It is fairly certain that the eighteenth century village of Leamington Priors had only the most basic equipment for use in the event of fire. Although larger towns and cities might boast one of the early manual fire engines, in villages up and down the land the firefighting equipment generally consisted of a few strategically sited water-filled barrels and some leather buckets. These might be provided by the Lord of the Manor and not infrequently by the Vestry. The exploitation of the saline springs and the rapid increase in the population of the village raised concerns about the inadequacy of such arrangements in a town where modest half-timbered cottages were making way for grand terraced houses, four storeys tall. The first reference to a fire engine in Leamington is in 1824 when the Leamington Priors Vestry asked the All Saints’ Churchwardens to provide ‘a place for the reception of the fire engine’. By September of 1824 the engine house in the churchyard had been completed and a fire engine provided by the Birmingham Fire Office was installed. What must be appreciated is that there was no recognised means of raising an alarm of fire and that even when the engine had been sent for there would be at most only two or three people who actually knew how to operate it and no designated group of townsfolk to get it to the scene of an incident. From the moment the engine house doors were thrown open, the entire operation relied almost entirely on help from well-intentioned members of the public to manhandle the engine to the fire and then to man the pumping handles.

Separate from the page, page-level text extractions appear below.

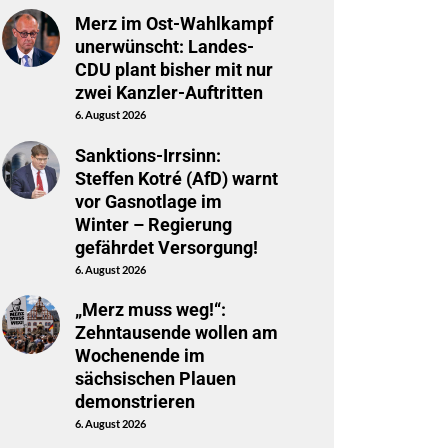
Merz im Ost-Wahlkampf
unerwünscht: Landes-
CDU plant bisher mit nur
zwei Kanzler-Auftritten
6. August 2026
Sanktions-Irrsinn:
Steffen Kotré (AfD) warnt
vor Gasnotlage im
Winter – Regierung
gefährdet Versorgung!
6. August 2026
„Merz muss weg!“:
Zehntausende wollen am
Wochenende im
sächsischen Plauen
demonstrieren
6. August 2026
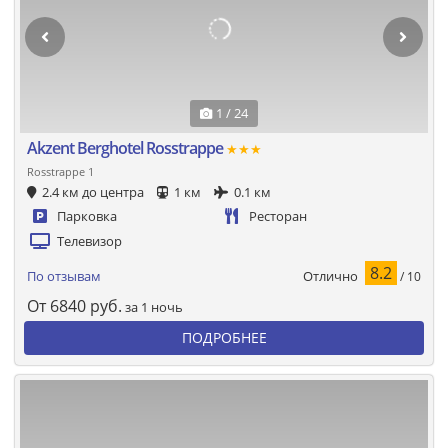
1 / 24
Akzent Berghotel Rosstrappe
★★★
Rosstrappe 1
2.4 км до центра
1 км
0.1 км
Парковка
Ресторан
Телевизор
8.2
Отлично
По отзывам
/ 10
От
6840
руб.
за 1 ночь
ПОДРОБНЕЕ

In the Summer of 1825 The Leamington Paving Act was passed which enacted inter alia a number of building regulations covering the provision of party walls, the use of thatch for roofing and more importantly, the Act authorised the appointment of Improvement Commissioners with wide-ranging powers among which was the legal authority to purchase and maintain fire engines ‘belonging to the said parish of Leamington Priors’ and to levy a parish rate for the purpose. The ongoing expansion of the new town led to decades of civic browbeating as to the inadequacy of the firefighting arrangements then in force. Building insurance dates back to the period following the Great Fire of London in 1666 and it was the insurance companies which provided most of the firefighting hardware nationally until the middle of the nineteenth century. In some of the larger towns and cities they established the first professional Fire Brigades. In less populous places such as Leamington, they were ready to donate manual fire engines which would ensure that the properties on their books would be afforded adequate protection, thus reducing any financial payments they might have to make in the event of a fire. Apart from these insurance engines, many owners of large houses and country estates owned fire engines for the protection of their own property. In 1833 Matthew Wise offered to give the parish of Leamington Priors his engine when the Vestry again raised concerns about the level of protection.
By the middle of the nineteenth century, the Birmingham Fire Office had supplied three manual fire engines to the expanding town. These were housed in part of a shed in the Commissioner’s yard in Court Street, next to the Parish Workhouse. A long ladder is said to have been hung on the wall in Regent Grove. The Birmingham Fire Office engines had been taken over by the Police Committee by 1837. The Commissioners arranged for one of their men to operate the engines when required and the Parish Constables no doubt had some part to play but there was still no organised fire brigade of any description to man any of the appliances which would require at the very least ten men per engine to operate the pumping handles. A lack of use and of any regular maintenance or testing meant that the leather hose and pump fittings quickly perished. The Vestry Minute Books contain numerous references to equipment being ‘decayed’, ‘rotten’ and ‘not fit for use’.
It took a fire of serious proportions to bring about a fundamental change in the ramshackle and inefficient arrangements for fire protection. In June 1850 the extensive premises of Mr John Dowler, Upholsterer and Cabinet Maker of Regent Place were completely destroyed in a fire. The damage was assessed at £30,000 a huge sum which in today’s values equates to about £2 million In the weeks following the fire, the correspondence columns of The Courier carried many letters critical of the lack of a properly equipped and trained Fire Brigade in Leamington. Such was the urgency with which local issues were addressed in 19th century Leamington that a further six years were to elapse before these aspirations were realised. In July 1856, a local coal merchant Thomas Muddeman proposed the establishment of an efficient Fire Brigade and in September of the same year the Police Committee reported that an Honorary Fire Brigade of sixteen men had been formed. Half of the volunteers were plumbers, others were connected with the building trade and one (Henry Davis) was a chemist. The town of Royal Leamington Spa, population about 16,000, had for the very first time a body of men properly trained and equipped to deal with the dangers of fire. The small market town of Southam, population about 1,600 had formed such a Brigade over forty years earlier.